WHAT IS NEEDED. Work through the entries below and show every line in which "vetorlog" is found.

Data entries
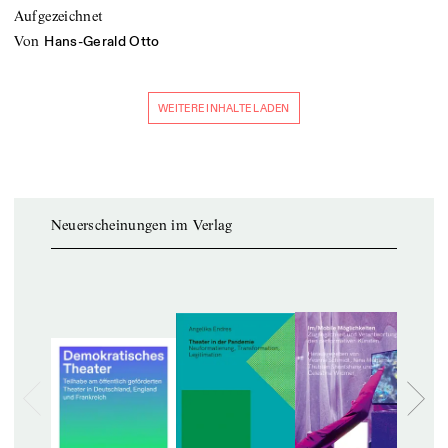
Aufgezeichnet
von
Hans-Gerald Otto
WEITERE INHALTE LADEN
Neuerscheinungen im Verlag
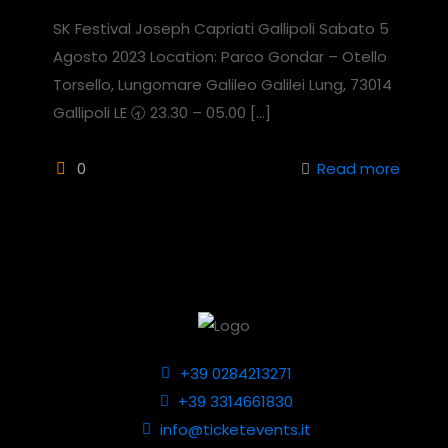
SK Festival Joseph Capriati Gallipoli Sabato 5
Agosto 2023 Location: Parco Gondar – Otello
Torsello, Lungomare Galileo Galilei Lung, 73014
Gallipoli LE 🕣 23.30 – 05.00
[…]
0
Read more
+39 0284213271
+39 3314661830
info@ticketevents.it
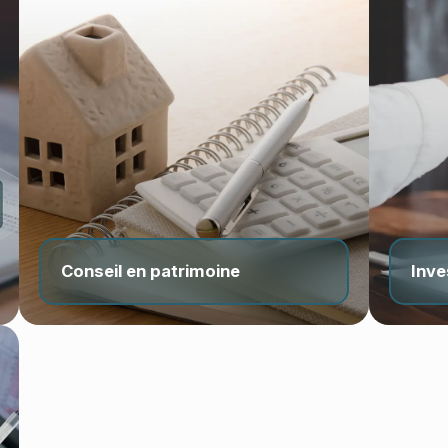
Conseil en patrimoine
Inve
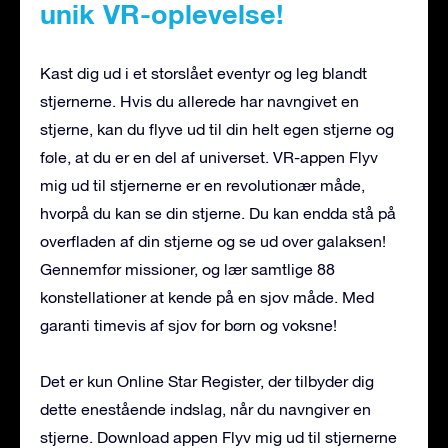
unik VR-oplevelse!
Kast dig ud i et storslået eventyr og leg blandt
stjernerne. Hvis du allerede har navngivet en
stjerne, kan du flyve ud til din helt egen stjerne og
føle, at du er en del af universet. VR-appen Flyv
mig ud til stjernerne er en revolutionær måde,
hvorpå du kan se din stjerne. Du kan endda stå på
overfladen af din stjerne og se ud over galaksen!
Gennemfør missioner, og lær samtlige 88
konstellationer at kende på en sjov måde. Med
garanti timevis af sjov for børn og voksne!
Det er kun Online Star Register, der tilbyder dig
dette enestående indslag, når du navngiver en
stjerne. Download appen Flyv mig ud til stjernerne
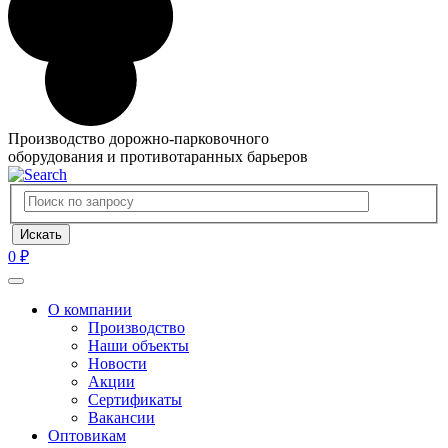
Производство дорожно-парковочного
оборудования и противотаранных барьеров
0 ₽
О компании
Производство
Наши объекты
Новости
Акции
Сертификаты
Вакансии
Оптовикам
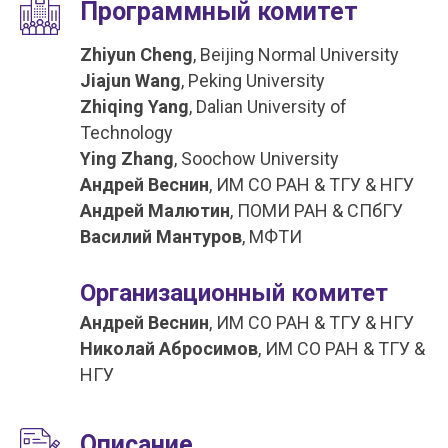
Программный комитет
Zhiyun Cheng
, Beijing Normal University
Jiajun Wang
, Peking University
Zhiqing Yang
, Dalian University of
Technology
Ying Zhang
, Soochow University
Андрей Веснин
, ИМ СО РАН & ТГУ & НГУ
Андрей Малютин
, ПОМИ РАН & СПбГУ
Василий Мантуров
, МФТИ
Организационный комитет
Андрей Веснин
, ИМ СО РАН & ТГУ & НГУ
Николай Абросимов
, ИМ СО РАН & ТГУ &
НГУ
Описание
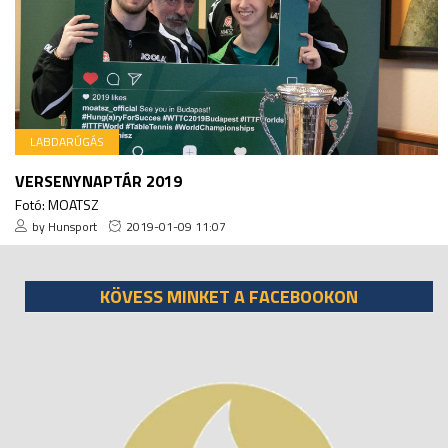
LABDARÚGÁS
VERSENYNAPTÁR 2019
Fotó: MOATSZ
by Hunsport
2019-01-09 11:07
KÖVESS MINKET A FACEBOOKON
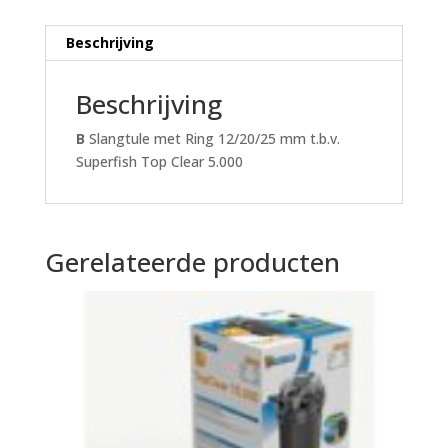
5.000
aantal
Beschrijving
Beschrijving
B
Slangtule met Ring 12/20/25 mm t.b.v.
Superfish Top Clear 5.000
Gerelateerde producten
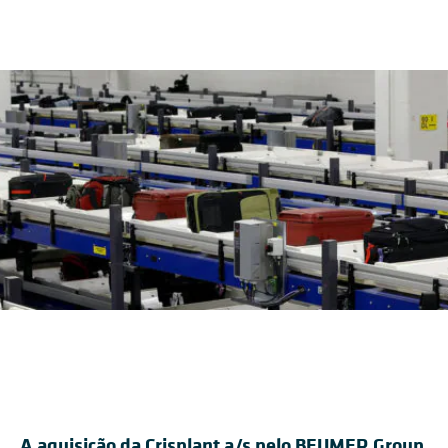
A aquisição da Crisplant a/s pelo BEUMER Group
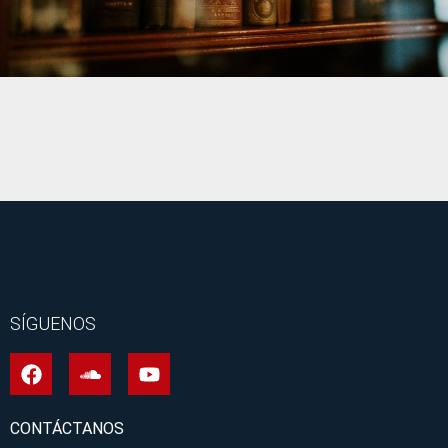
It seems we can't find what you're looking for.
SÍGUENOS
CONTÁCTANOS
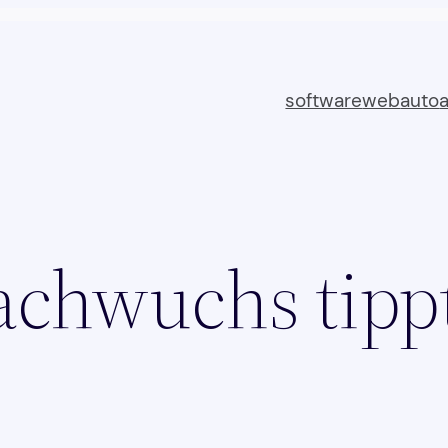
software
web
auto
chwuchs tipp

...

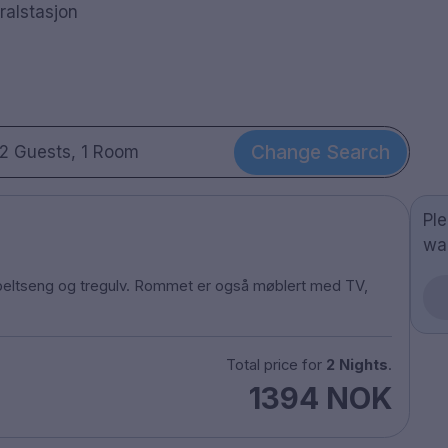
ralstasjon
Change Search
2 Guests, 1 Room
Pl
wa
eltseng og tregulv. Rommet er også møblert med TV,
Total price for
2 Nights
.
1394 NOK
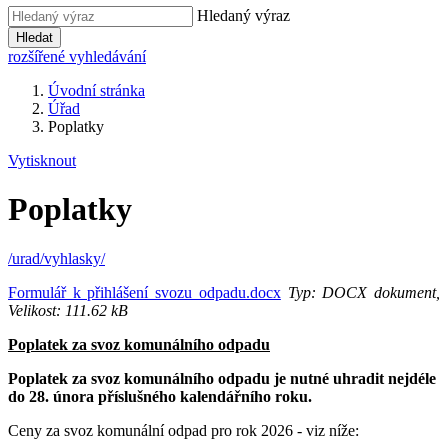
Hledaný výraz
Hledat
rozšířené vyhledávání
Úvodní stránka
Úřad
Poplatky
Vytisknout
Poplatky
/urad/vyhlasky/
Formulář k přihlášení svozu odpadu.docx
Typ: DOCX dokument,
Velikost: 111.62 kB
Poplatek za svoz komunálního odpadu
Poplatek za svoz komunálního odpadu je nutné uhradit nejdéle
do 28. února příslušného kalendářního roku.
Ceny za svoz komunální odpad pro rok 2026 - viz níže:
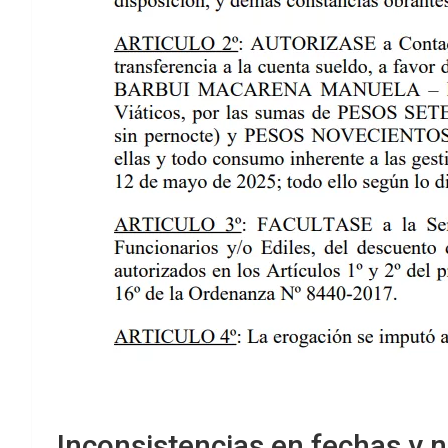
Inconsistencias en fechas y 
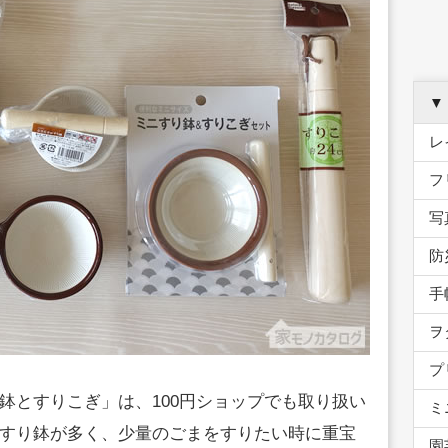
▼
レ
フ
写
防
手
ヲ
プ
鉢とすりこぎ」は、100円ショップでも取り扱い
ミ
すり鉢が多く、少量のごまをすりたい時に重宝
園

...

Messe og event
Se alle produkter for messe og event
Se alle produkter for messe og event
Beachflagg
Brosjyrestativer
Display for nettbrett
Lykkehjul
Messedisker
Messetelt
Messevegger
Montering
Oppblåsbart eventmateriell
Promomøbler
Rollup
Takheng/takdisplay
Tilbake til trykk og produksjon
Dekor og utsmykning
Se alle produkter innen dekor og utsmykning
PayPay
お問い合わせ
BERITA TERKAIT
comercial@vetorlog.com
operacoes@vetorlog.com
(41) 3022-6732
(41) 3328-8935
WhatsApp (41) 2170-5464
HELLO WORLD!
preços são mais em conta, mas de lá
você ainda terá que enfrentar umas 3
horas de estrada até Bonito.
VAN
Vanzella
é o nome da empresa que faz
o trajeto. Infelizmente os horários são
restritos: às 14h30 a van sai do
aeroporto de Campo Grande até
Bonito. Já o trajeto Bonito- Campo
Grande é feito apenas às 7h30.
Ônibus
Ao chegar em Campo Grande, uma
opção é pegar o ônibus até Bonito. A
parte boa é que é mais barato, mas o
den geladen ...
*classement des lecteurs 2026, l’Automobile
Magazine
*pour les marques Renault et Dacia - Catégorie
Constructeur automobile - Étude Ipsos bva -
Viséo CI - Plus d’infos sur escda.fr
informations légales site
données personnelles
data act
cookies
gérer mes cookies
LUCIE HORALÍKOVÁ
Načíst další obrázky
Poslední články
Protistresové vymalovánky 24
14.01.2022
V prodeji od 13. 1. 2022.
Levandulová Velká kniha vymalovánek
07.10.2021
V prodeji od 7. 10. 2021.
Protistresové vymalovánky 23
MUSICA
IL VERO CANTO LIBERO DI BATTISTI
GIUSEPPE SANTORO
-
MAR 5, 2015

EXERCISE OUTPUT.
comercial@vetorlog.com
operacoes@vetorlog.com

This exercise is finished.